> **SOURCE INFORMATION**
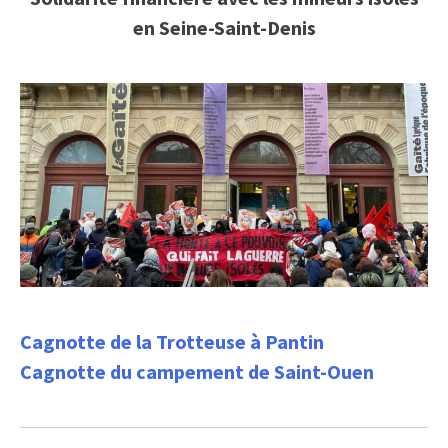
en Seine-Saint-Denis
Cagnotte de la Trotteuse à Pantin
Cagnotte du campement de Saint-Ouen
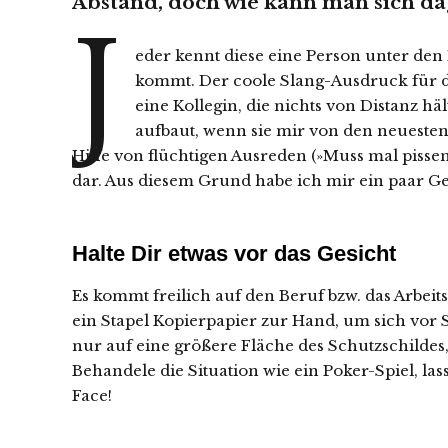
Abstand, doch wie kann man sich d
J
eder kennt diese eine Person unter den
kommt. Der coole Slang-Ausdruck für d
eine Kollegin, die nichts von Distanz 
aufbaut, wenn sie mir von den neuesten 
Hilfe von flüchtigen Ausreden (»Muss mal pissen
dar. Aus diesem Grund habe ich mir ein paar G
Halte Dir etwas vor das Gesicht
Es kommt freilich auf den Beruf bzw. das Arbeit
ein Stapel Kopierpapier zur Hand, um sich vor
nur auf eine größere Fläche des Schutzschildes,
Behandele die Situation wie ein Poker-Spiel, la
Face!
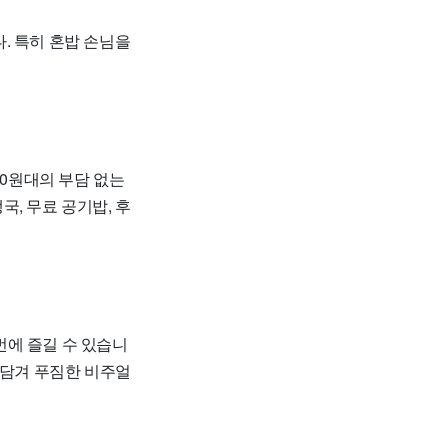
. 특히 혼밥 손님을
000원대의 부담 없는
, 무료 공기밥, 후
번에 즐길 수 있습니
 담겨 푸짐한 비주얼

==

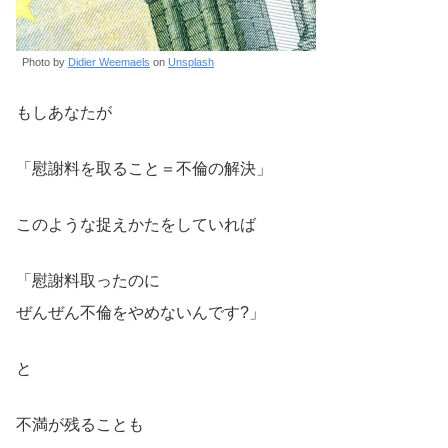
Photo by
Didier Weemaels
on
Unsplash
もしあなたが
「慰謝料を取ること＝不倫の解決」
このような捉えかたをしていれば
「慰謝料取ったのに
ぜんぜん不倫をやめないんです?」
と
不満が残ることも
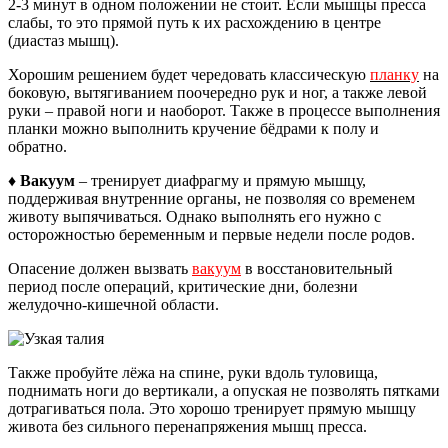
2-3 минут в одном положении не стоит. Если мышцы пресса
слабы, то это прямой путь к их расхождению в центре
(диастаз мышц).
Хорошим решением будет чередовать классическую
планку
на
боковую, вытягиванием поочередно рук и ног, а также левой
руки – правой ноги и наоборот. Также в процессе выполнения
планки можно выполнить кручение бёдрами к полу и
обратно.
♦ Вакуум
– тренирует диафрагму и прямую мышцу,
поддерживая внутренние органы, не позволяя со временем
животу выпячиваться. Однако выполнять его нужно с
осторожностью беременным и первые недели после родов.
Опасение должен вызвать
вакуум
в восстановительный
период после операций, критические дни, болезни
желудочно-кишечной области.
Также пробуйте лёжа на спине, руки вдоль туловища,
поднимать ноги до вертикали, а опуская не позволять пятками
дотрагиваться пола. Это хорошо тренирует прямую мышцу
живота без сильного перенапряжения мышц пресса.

---

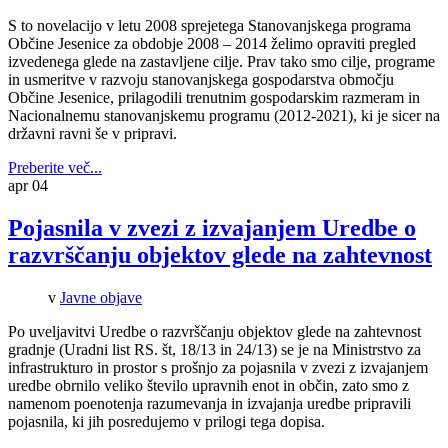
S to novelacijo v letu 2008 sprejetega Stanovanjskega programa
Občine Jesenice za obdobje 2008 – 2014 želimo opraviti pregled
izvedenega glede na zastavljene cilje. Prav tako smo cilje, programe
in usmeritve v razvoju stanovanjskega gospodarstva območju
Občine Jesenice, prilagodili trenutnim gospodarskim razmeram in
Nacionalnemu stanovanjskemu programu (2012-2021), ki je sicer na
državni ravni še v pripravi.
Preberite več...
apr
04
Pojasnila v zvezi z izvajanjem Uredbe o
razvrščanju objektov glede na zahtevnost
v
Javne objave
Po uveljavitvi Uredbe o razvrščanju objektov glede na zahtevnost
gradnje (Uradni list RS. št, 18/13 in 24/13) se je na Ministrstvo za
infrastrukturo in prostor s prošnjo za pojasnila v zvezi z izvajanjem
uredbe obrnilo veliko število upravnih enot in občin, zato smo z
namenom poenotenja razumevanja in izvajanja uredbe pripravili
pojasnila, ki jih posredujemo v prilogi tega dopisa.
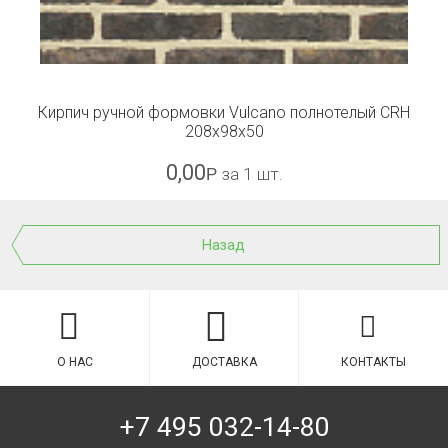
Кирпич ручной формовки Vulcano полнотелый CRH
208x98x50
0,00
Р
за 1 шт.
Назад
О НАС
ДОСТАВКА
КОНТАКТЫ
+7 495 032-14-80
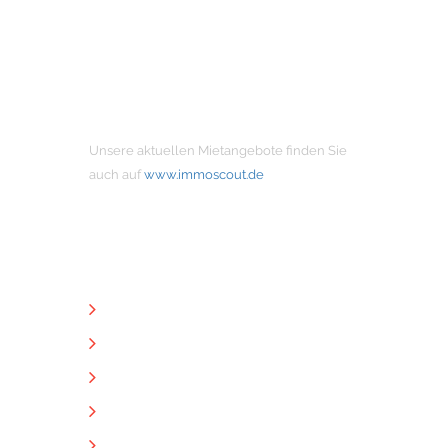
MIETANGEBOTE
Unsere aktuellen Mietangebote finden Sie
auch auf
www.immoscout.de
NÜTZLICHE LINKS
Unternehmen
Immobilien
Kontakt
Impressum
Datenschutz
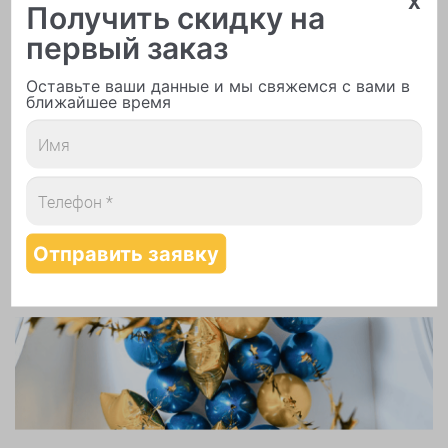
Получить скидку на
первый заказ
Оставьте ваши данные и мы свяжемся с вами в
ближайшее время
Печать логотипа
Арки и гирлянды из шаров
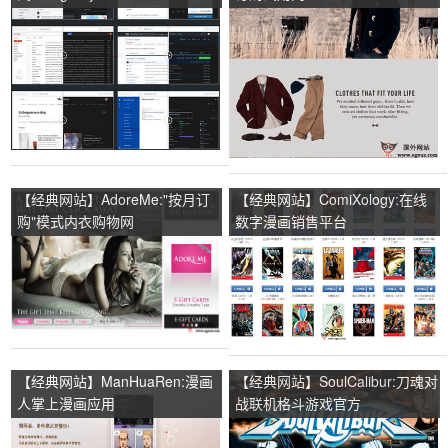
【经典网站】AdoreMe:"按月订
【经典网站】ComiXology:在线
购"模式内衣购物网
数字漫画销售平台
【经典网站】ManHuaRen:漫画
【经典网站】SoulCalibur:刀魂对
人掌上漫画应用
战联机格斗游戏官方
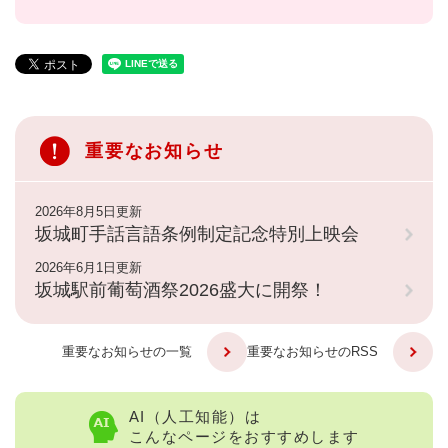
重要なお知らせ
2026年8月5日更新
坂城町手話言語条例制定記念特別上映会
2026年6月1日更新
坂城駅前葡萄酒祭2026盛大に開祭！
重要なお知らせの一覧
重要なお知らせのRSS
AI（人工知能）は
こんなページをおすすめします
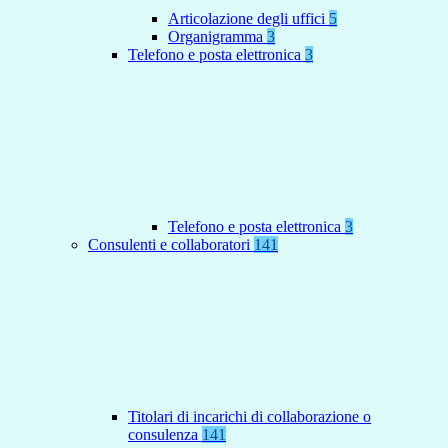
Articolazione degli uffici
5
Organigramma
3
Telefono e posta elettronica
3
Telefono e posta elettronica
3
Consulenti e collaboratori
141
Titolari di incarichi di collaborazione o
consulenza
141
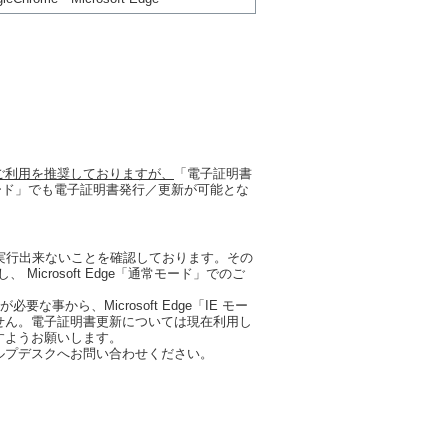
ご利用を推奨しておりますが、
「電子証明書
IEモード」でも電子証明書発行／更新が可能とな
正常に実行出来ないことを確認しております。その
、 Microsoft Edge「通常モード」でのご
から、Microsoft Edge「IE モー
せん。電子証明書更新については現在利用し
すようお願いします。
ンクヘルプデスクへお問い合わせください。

> **PROBLEM TO SOLVE**
Your task is to copy each line of the material that contains the word "прямую".

> **TASK SOLUTION**
– тренирует диафрагму и прямую мышцу,
дотрагиваться пола. Это хорошо тренирует прямую мышцу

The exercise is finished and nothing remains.